Heinz Linge was Hitler's personal valet. Linge himself was captured by the Russians and later released in 1955 as part of a general amnesty. He died in 1980

 Linge with Hitler in happier times


On April 27, 1945, Hitler called me into his study. The Russians were advancing on Berlin and even the Fuhrer - normally so optimistic - had begun to realise defeat was inevitable.

He had totally isolated himself, wanting to see no one but Eva Braun and me; not even wishing to celebrate his 55th birthday.

With no preamble, Hitler addressed me: 'I would like to release you to your family.' I interrupted him: 'Mein Fuhrer, I have been with you in good times, and I am staying with you also in the bad.'

Calmly, he accepted my insistence. 'I have another personal job for you.

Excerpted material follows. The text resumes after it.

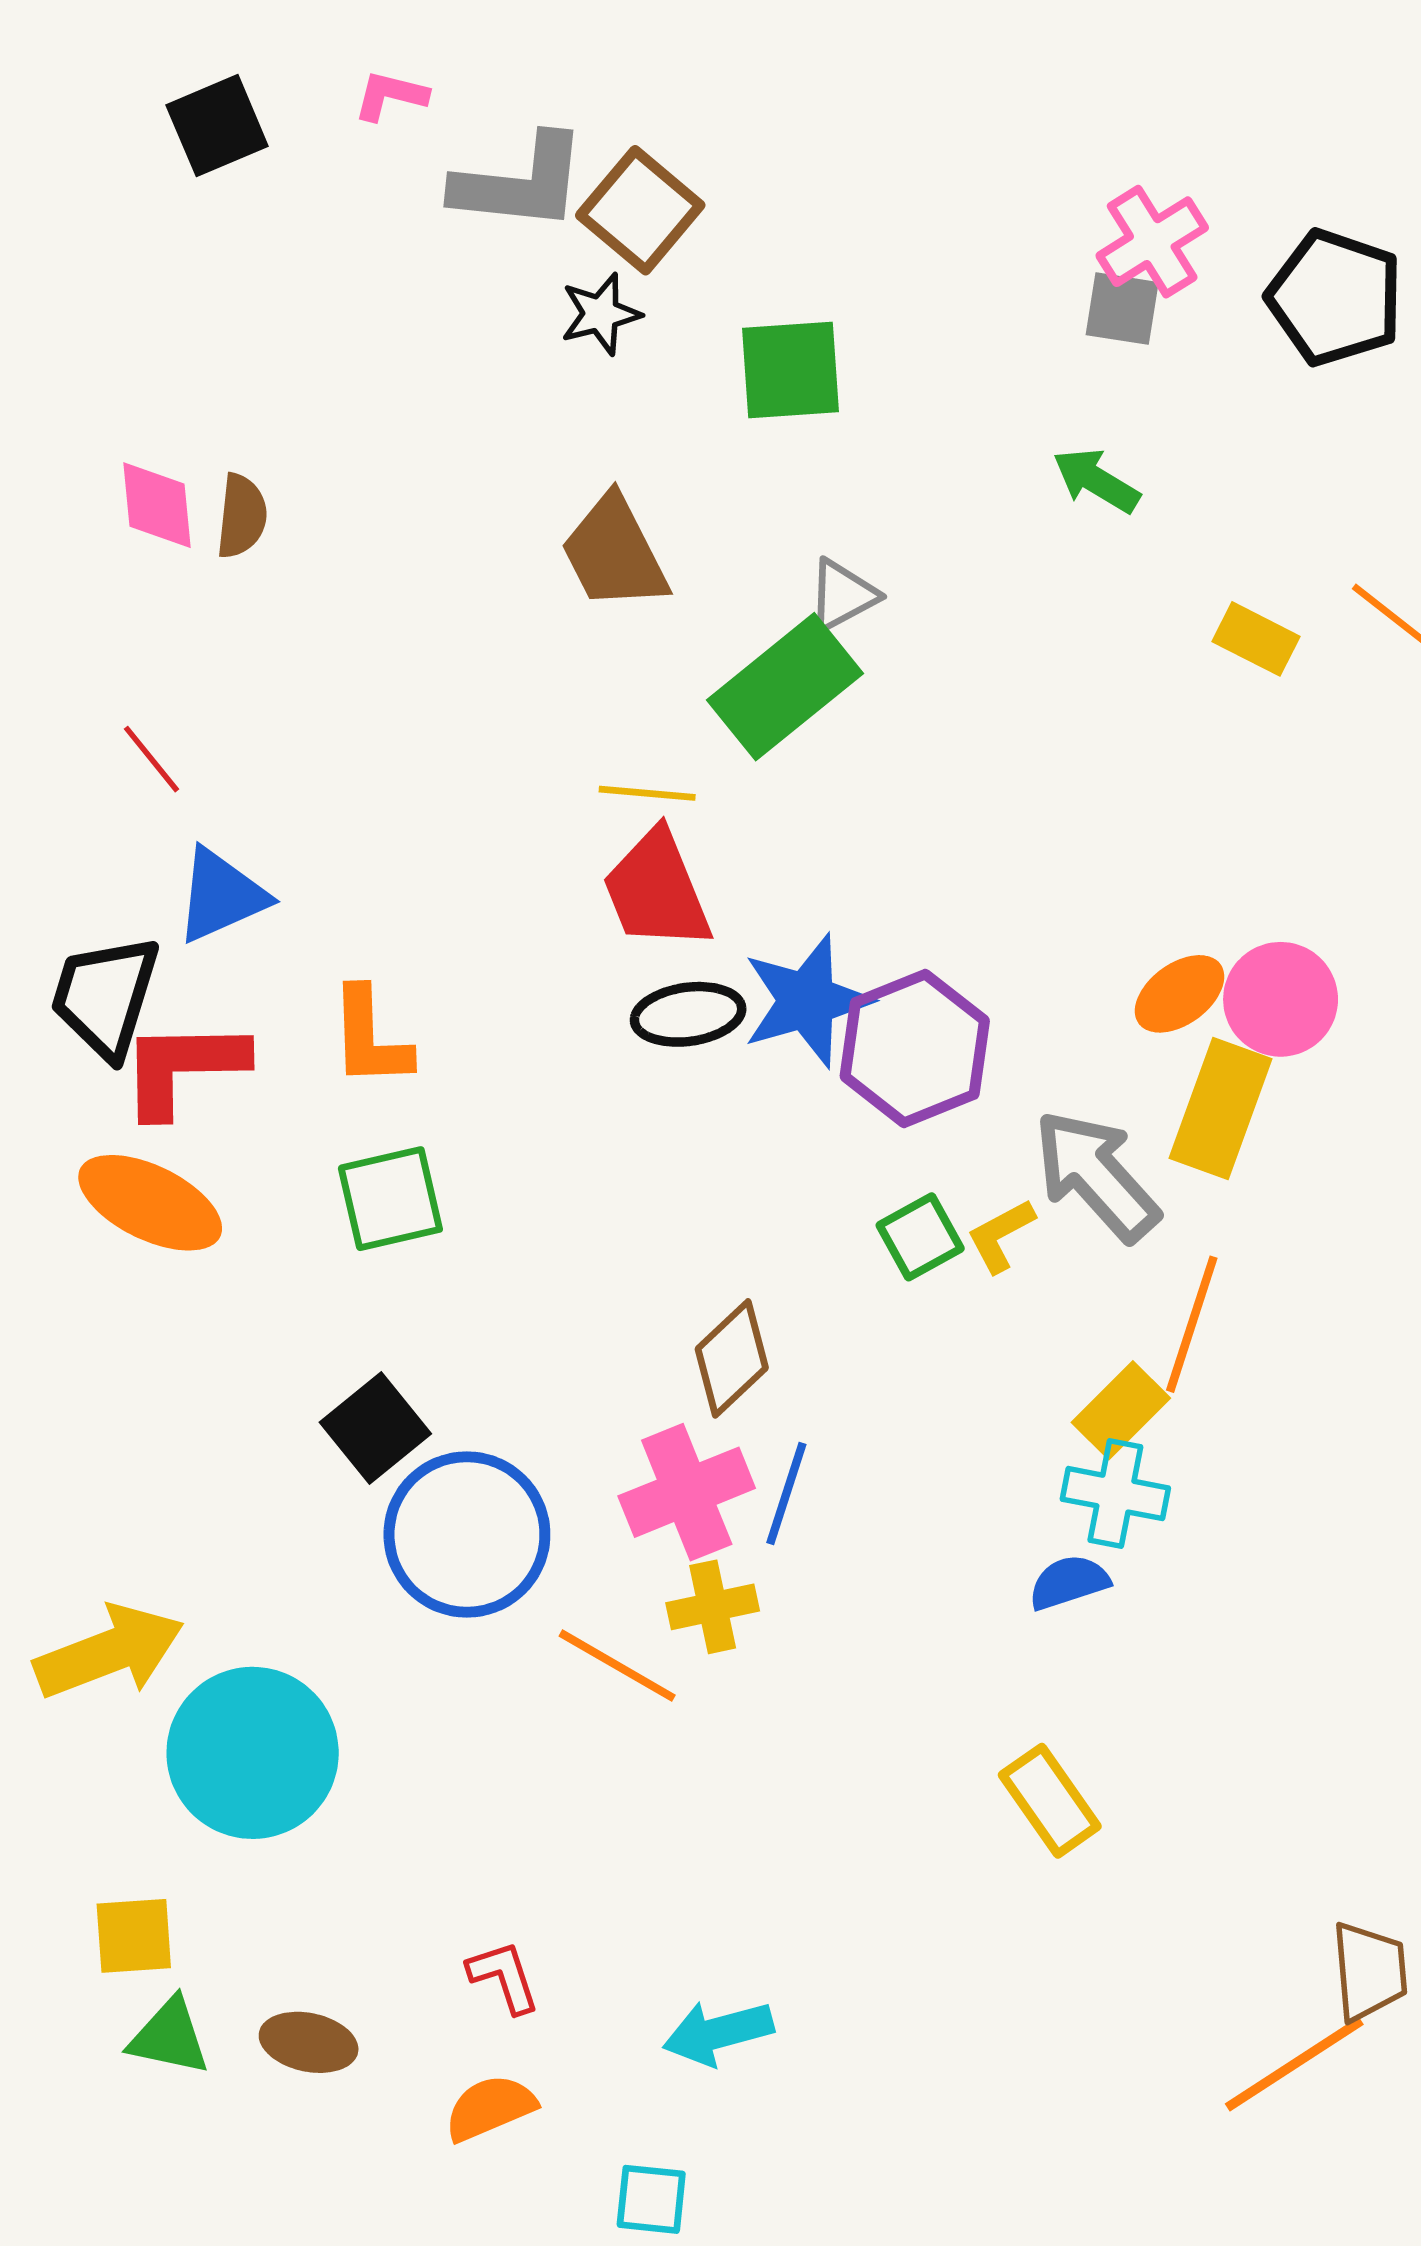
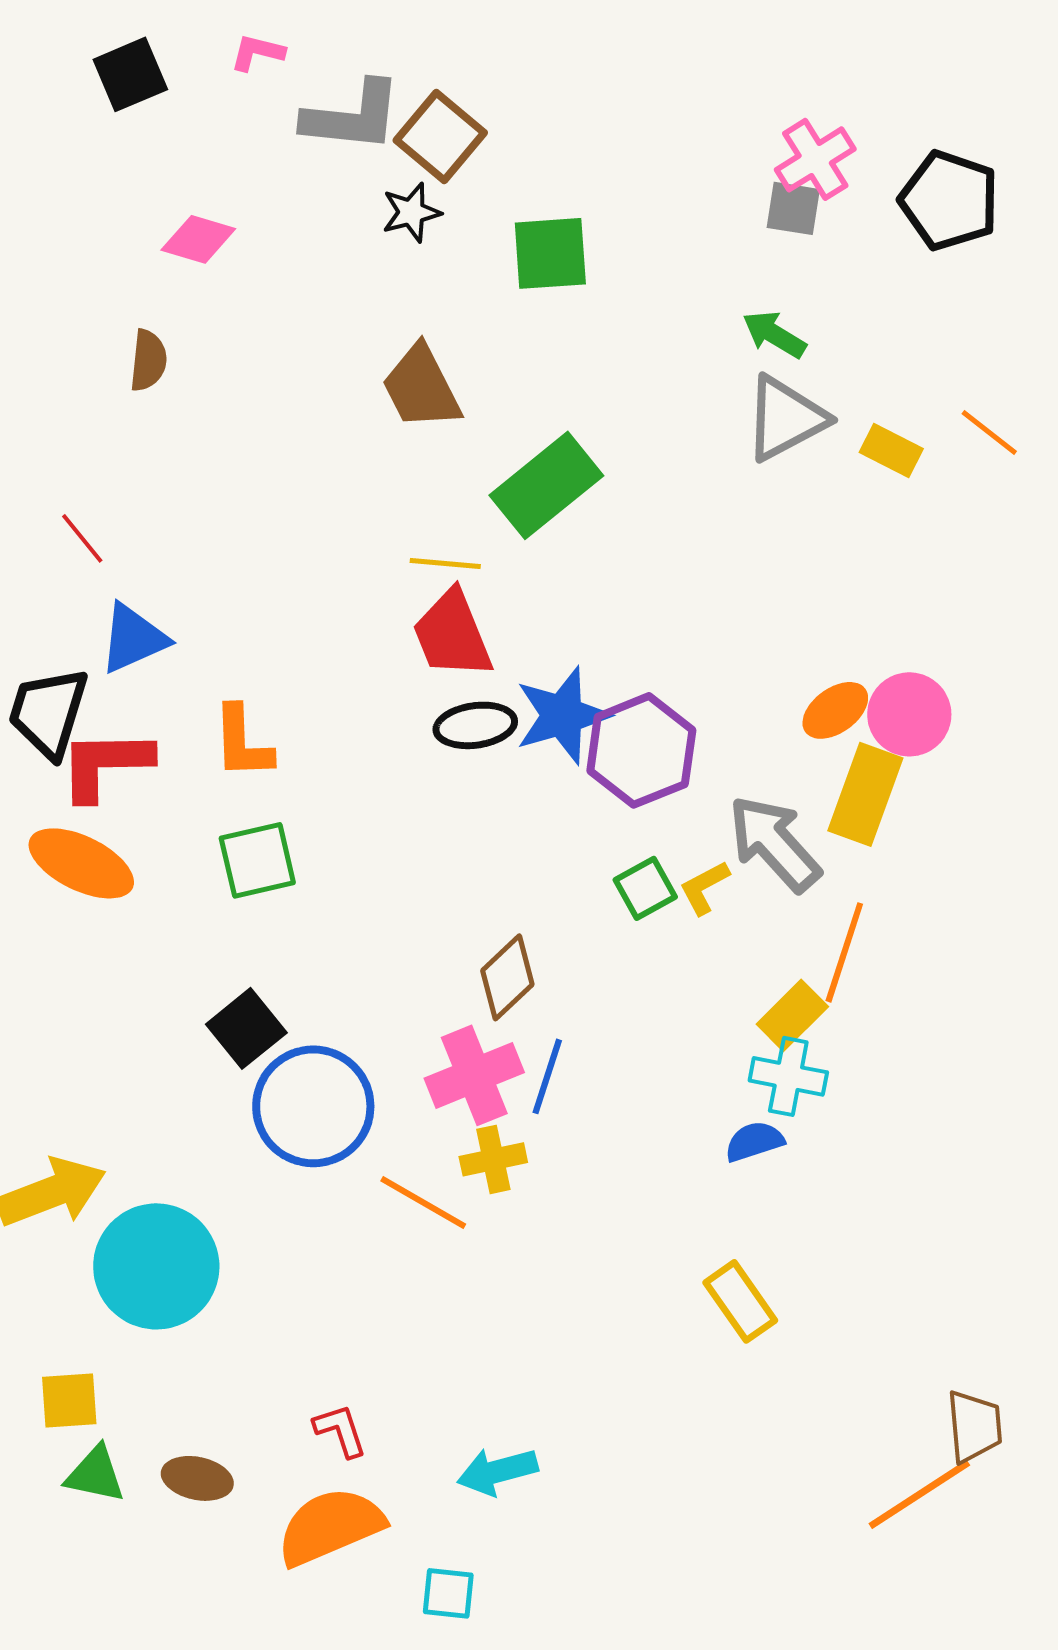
pink diamond: (157, 505) -> (198, 239), moved, turned -68
gray triangle: (842, 595) -> (785, 418), moved, size x1.6
orange semicircle: (490, 2108) -> (330, 1526), size x1.6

You should hold in readiness woollen blankets in my bedroom and enough petrol for two cremations.

'I am going to shoot myself here together with Eva Braun. You will wrap our bodies in woollen blankets, carry them up to the garden and then burn them.'

'Jawohl, mein Fuhrer,' I stuttered, trembling. There was nothing else to say. Swiftly - my knees feeling as though they were about to collapse under me - I left Hitler alone.

Three days later he was dead. Opening the door to Hitler's room, I saw a sight that will never leave me. He and Eva were slumped on the floral sofa. Hitler had shot himself through the right temple. His head was inclined towards the wall and his blood had spattered on to the carpet. To his right sat Eva, her legs drawn up, her contorted face betraying the manner of her death: cyanide poisoning.

Ten years had passed since I began my service with Hitler and this moment, 3.45pm on April 30, 1945. A whole world lay between the man to whom I had sworn to be faithful unto death, and this corpse which I had now to wrap in a blanket, carry up the dark, narrow, bunker stairway, lay in a shell crater, douse with petrol and set alight.

The man I had first met in the summer of 1934 had been a dominant personality exuding a spellbinding charisma. The one whom I burned and interred under a hail of Red Army shells was a trembling old man, a spent force.

Born in Bremen in 1913, I was a former bricklayer who joined the Waffen-SS in my home town in 1933. I was never much interested in politics, but a year later I was dispatched with two dozen other comrades to Hitler's country seat at Berghof - the most widely known of his headquarters and a place he spent much time before and during World War II.

A year after that, I was selected to serve on Hitler's household staff and became his personal valet shortly after the outbreak of the war in 1939.

Just once to be in the presence of Adolf Hitler was then the wish of millions. But life with the Fuhrer was not without its trials.

My job was to sort the morning papers and the first foreign dispatches - placing them on a chair outside his bedroom. I would wake him at 11 o'clock. Hitler would rise, fetch the post and read it in bed - beside which there would be a tea-trolley with books, newspapers, his spectacles and a box of coloured pencils.

I was responsible for keeping him stocked with writing materials and spectacles (he never liked to be seen wearing these in public, as he thought it a sign of weakness). I always carried a spare pair of glasses when we travelled, as he often broke them while toying with them in his hand, ruminating over a problem.

After his morning reading session, Hitler always followed the same routine - he would shave, remove his white nightshirt, lay it on the bed, bathe, take the clothing ready on the clothes-stand and dress.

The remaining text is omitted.